I am addicted to Fox News; hooked on O’Reilly, Beck and the Obama-bashing Fox and Friends morning show. But my drug of choice is Sean Hannity.

A promo for Hannity’s book, Conservative Victory, summarizes his politics: “Hannity surveys all the major Obama players… He exposes their resulting campaign to dismantle the American free-market system and forfeit our national sovereignty.” His nightly show is a parade of Rush Limbaugh wannabes peddling books and Republican presidential aspirants, pandering to Tea Party types.

What differentiates Hannity from his snarling Fox counterparts is that his rants have a good-natured delivery. His congenial demeanor makes me want to punch his nose and say, “Wipe that smile off your face.”

Most of what I hear on Hannity’s show is lies and misrepresentations; double-talk and hyperbole. While watching him, I feel like kicking in my flat-screen, yet I am too enthralled to even change the channel.
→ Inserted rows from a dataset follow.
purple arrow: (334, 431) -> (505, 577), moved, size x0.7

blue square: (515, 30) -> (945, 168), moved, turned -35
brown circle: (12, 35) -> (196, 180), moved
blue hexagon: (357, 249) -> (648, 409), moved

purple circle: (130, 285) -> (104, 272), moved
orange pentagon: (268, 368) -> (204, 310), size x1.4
You might wonder why a hardcore Democrat like myself is drawn to such toxic talk. I have come up with several theories: as a columnist I want to keep up with the latest journalistic trends; being a liberal, I want to know my enemy; I have a subconscious crush on Sarah Palin. But none of these reasons ring true.
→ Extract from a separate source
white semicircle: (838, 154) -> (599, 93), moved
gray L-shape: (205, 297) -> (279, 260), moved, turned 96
I asked my psychologist-friend, Amy, what she thought.

“The anger you feel enlivens you,” she said. “That’s why some people like to feel pain—it makes them feel alive. Fox does that for you.”
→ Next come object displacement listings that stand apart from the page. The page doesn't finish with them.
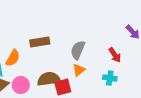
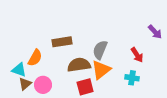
orange triangle: (79, 70) -> (101, 70), size x1.5
brown semicircle: (49, 79) -> (79, 65), moved

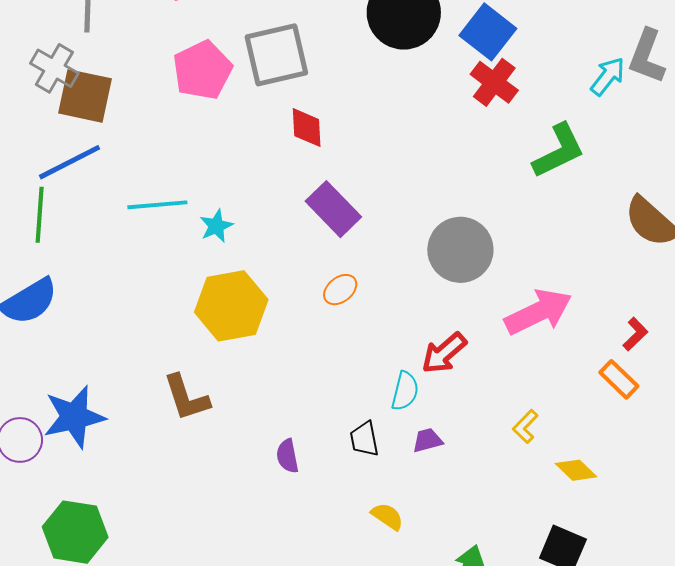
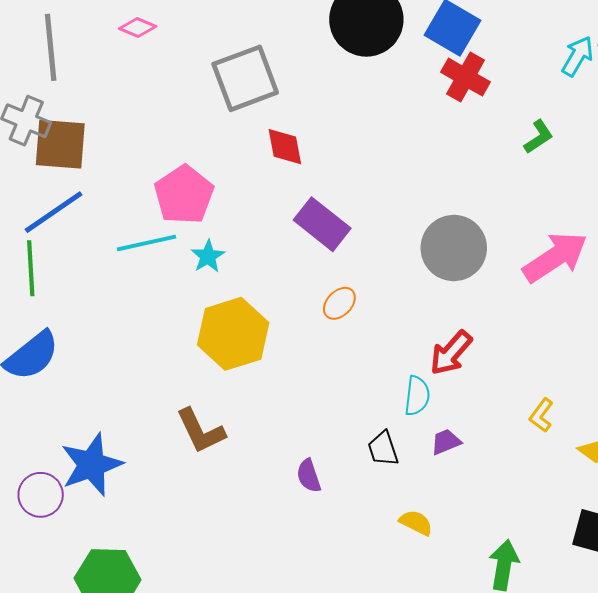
pink pentagon: (202, 70) -> (184, 195), moved
green L-shape: (559, 151) -> (539, 137), size x0.6
pink arrow: (538, 312) -> (555, 257), moved

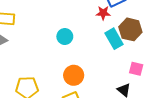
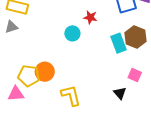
red star: (103, 13) -> (90, 17), moved
orange circle: (74, 75) -> (45, 72), moved

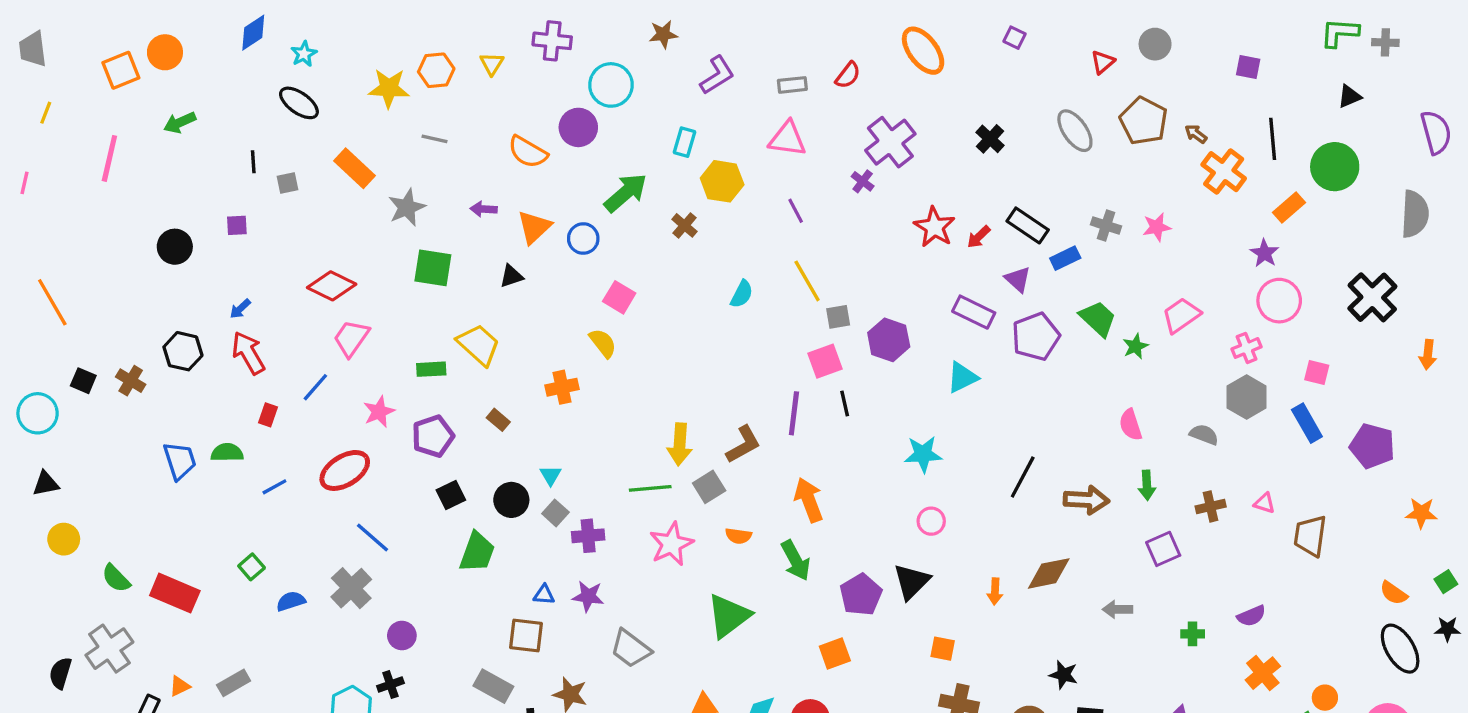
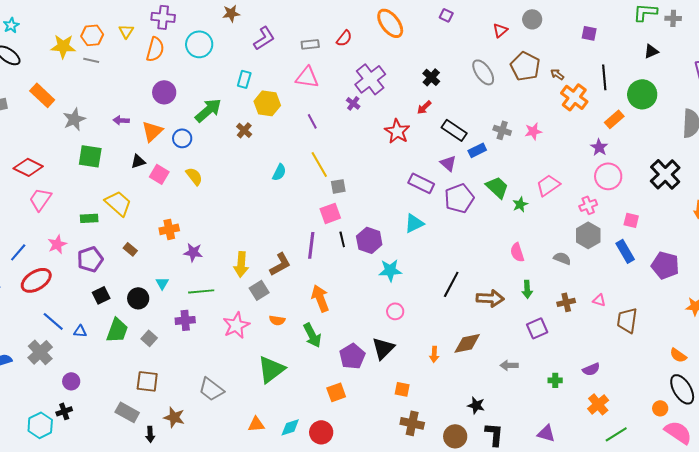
purple circle: (578, 127) -> (164, 92), moved
gray line: (435, 139) -> (91, 60), moved
orange semicircle: (528, 152) -> (155, 49), moved, turned -105
red arrow: (979, 237) -> (424, 107), moved
pink square: (619, 297) -> (159, 174), moved
purple hexagon: (889, 340) -> (369, 240), moved
yellow semicircle: (603, 343) -> (194, 176), moved
blue line: (315, 387) -> (18, 252), moved
green line: (650, 488) -> (201, 291), moved
gray square: (555, 513) -> (149, 338), moved
blue triangle: (544, 595) -> (80, 331), moved
purple star: (588, 596) -> (193, 252), moved
orange circle: (1325, 698) -> (660, 408), moved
While it is disquieting to think that my television viewing habits are akin to sadomasochism, Amy has a point. Even as it drives me nuts, Fox produces a surge of emotion that gives me a high.

Some of my politically minded friends watch MSNBC, Fox’s left-leaning competitor. But Keith Olberman, Ed Schultz and the network’s other Democratic cheerleaders do nothing to raise my blood pressure. Listening to opinions I mostly agree with is like watching a 3-D movie without the glasses: flat and boring.

I am also turned off by the network’s partisanship. While Fox’s emotionally charged rhetoric sucks me in, the same tone in liberal clothing makes me wince.

As a graduate-degree-educated, New Yorker-reading, PBS-watching (when I’m not watching Fox) NPR-listening liberal, I want the side of the political divide I identify with to be defined by rational, intelligent discourse. So when I hear my fellow travelers hyperventilating about the right (Keith Olberman on Sen. Scott Brown: a “homophobic, racist, reactionary… tea-bagging supporter of violence against women…”), it makes me embarrassed to wear my “YES WE CAN” T-shirt.

Despite my complaints about MSNBC, watching the network causes me no stress. Not so with Fox. I recently had a nightmare in which President Obama was overthrown in a coup. The plotters replaced him with George W. Bush, who was wearing a Caesar-like crown. The dream was so realistic that when I woke up I nervously turned on MSNBC to see if Morning Joe had been replaced by Joe the Plumber.

To preserve my mental health, I have taken a break from Hannity and his cohorts. To ease my withdrawal, I have been listening to sports-talk radio. Although the Yankee-haters (Richard from Queens: “Yankee fans are such hypocrites. They’re up in arms when Jeter gets plunked by Beckett, but said nothing when Clemens hit Piazza”) give me nightmares, it is less disturbing to have bad dreams about the Red Sox and bats, than red states
and pitchforks.

Ben Krull is a lawyer and essayist who lives on the Upper East Side.